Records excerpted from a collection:
|---|

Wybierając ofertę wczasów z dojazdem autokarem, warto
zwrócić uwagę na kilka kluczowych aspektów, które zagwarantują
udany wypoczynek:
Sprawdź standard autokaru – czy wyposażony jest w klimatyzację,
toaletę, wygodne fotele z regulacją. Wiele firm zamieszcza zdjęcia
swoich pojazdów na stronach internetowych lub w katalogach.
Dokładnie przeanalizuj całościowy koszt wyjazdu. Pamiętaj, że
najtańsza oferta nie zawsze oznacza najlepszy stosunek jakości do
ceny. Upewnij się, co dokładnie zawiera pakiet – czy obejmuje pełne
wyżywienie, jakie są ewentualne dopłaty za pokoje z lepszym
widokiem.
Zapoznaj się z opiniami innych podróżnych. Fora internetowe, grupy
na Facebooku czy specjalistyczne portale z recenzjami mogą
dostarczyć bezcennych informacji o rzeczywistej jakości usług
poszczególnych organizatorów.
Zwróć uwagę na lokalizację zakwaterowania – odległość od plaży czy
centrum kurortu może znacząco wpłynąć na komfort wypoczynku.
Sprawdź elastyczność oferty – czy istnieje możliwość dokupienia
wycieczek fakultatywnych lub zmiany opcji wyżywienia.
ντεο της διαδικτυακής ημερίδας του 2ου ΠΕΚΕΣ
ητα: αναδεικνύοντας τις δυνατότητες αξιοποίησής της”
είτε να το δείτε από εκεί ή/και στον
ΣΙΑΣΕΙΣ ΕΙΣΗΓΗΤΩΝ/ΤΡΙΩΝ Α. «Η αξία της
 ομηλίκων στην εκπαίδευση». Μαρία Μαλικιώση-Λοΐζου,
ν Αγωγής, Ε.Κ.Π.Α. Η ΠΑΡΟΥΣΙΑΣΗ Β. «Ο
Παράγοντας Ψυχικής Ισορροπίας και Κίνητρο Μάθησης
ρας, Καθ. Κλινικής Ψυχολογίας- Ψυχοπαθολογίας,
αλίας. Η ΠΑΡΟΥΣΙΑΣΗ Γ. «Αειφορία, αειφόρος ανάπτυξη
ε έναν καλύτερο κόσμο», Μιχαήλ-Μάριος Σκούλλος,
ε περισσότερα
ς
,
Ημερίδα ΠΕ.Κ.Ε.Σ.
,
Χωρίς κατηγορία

|---|

▶ _WHAT THE TASK REQUIRES_: In the data above, how many lines include the word "ΠΑΡΟΥΣΙΑΣΗ"? Answer with the number only.

▶ _RESPONSE BELOW_: 2